Human hypocretin and melanin-concentrating hormone levels are linked to emotion and social interaction

Abstract

The neurochemical changes underlying human emotions and social behaviour are largely unknown. Here we report on the changes in the levels of two hypothalamic neuropeptides, hypocretin-1 and melanin-concentrating hormone, measured in the human amygdala. We show that hypocretin-1 levels are maximal during positive emotion, social interaction and anger, behaviours that induce cataplexy in human narcoleptics. In contrast, melanin-concentrating hormone levels are minimal during social interaction, but are increased after eating. Both peptides are at minimal levels during periods of postoperative pain despite high levels of arousal. Melanin-concentrating hormone levels increase at sleep onset, consistent with a role in sleep induction, whereas hypocretin-1 levels increase at wake onset, consistent with a role in wake induction. Levels of these two peptides in humans are not simply linked to arousal, but rather to specific emotions and state transitions. Other arousal systems may be similarly emotionally specialized.

Figure 1

Location of microdialysis probes in human subjects. Placements of membranes at the tip of each probe are labeled by subject number. Horizontal lines on either side of each subject number are to scale, and their total length indicates the 5.0 mm area sampled by each membrane. The position of each membrane in the amygdala is drawn to scale. The anatomic outline graphic was adapted from the human brain atlas by Mai et al.. Bm refers to basomedial nucleus of the amygdala; BL, basolateral nucleus of the amygdala, La, lateral nucleus of the amygdala; V3, third ventricle, FX, fornix; GP, globus pallidus; PUT, putamen; CL, claustrum; EC, entorhinal cortex; OT, optic tract; AC, anterior commissure.

Figure 2

Hcrt and MCH levels across waking and sleep activities. (A) Maximal Hcrt levels in waking are seen during positive emotions, social interactions and awakening, minimal levels are seen prior to sleep and while reporting pain. Changes during and after eating are smaller than those during monitored non-eating related activities. Waking values in shades of green, sleep in blue. Awake indicates samples in which subjects were awake but were not exhibiting social interaction or reporting emotion. (B) Maximal MCH levels are seen at sleep onset and after eating.

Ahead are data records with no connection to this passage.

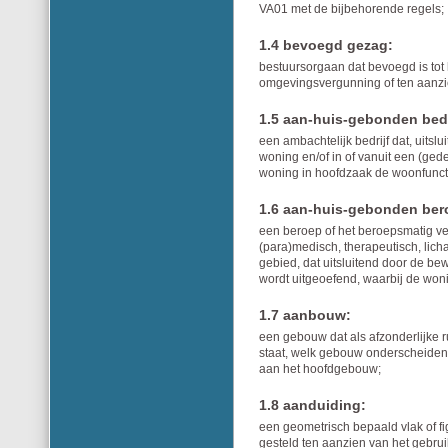
VA01 met de bijbehorende regels;
1.4 bevoegd gezag:
bestuursorgaan dat bevoegd is to
omgevingsvergunning of ten aanzi
1.5 aan-huis-gebonden bedr
een ambachtelijk bedrijf dat, uits
woning en/of in of vanuit een (ge
woning in hoofdzaak de woonfunct
1.6 aan-huis-gebonden ber
een beroep of het beroepsmatig verl
(para)medisch, therapeutisch, lich
gebied, dat uitsluitend door de be
wordt uitgeoefend, waarbij de won
1.7 aanbouw:
een gebouw dat als afzonderlijke
staat, welk gebouw onderscheiden
aan het hoofdgebouw;
1.8 aanduiding:
een geometrisch bepaald vlak of f
gesteld ten aanzien van het gebru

Minimal levels are seen during wake onset, social interaction and pain. Error bars represent ±SEM.

Figure 3

Examples of single case raw data on Hcrt and MCH release from individual patients. Release pattern over time shows that (A) MCH levels increase after eating, (B) MCH levels increase at sleep onset, (C) both Hcrt and MCH levels are low during pain and (D) Hcrt levels increase with social interaction. With the exception of the example shown in C, all data in this study were collected during morphine-free periods. See figure 2 for average levels in each condition.

Figure 4

Time course of Hcrt release over a 20 h period in patient d378. A Hospal dialysis membrane was used in this subject who was therefore not used in the statistical comparisons with the other 7 subjects. However the results with these two membrane types were indistinguishable. Hcrt release is minimal during sleep and maximal during periods of social interaction.

Figure 5

Design and placement of electrodes. (A) Electrode contained external contacts for localizing seizure focus and internal space for a 200μm diameter microdialysis membrane. The membrane protruded 5 mm from the outer cannula. aCSF flowed in through a 105μm outer diameter silica tube and flowed out of the Cuprophan membrane through a 150μm outer diameter silica tube. Dialysates were collected at 15 min intervals and immediately frozen to -80 degrees. Samples were subsequently analyzed for both Hcrt-1 and MCH using our multiple antigen solid state RIA. (B) Image of implanted probe in the amygdala (metal contacts produce MRI artifact). CT image of electrode was superimposed on MRI after computer registration (alignment in 3 dimensions) of the two scans.